Task goal
Nothing before the line containing "を気にせず練習できます。" should appear; please restate that line and every later line word for word through the end of the listing.

Listed records

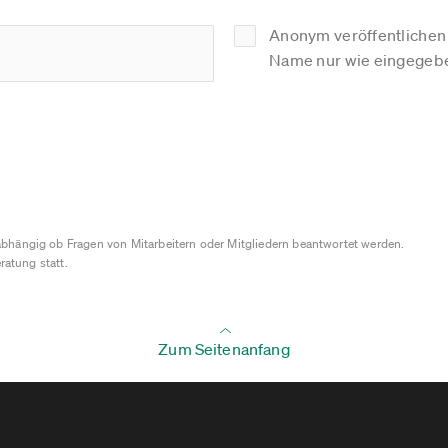
Anonym veröffentlichen (
Name nur wie eingegebe
bhängig ob Fragen von Mitarbeitern oder Mitgliedern beantwortet werden.
ratung statt.
Zum Seitenanfang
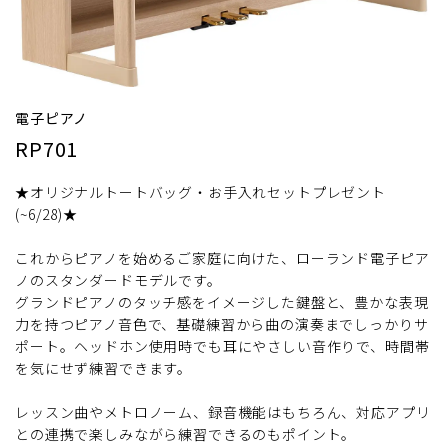
電子ピアノ
RP701
★オリジナルトートバッグ・お手入れセットプレゼント
(~6/28)★
これからピアノを始めるご家庭に向けた、ローランド電子ピア
ノのスタンダードモデルです。
グランドピアノのタッチ感をイメージした鍵盤と、豊かな表現
力を持つピアノ音色で、基礎練習から曲の演奏までしっかりサ
ポート。ヘッドホン使用時でも耳にやさしい音作りで、時間帯
を気にせず練習できます。
レッスン曲やメトロノーム、録音機能はもちろん、対応アプリ
との連携で楽しみながら練習できるのもポイント。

Answer space
を気にせず練習できます。
レッスン曲やメトロノーム、録音機能はもちろん、対応アプリ
との連携で楽しみながら練習できるのもポイント。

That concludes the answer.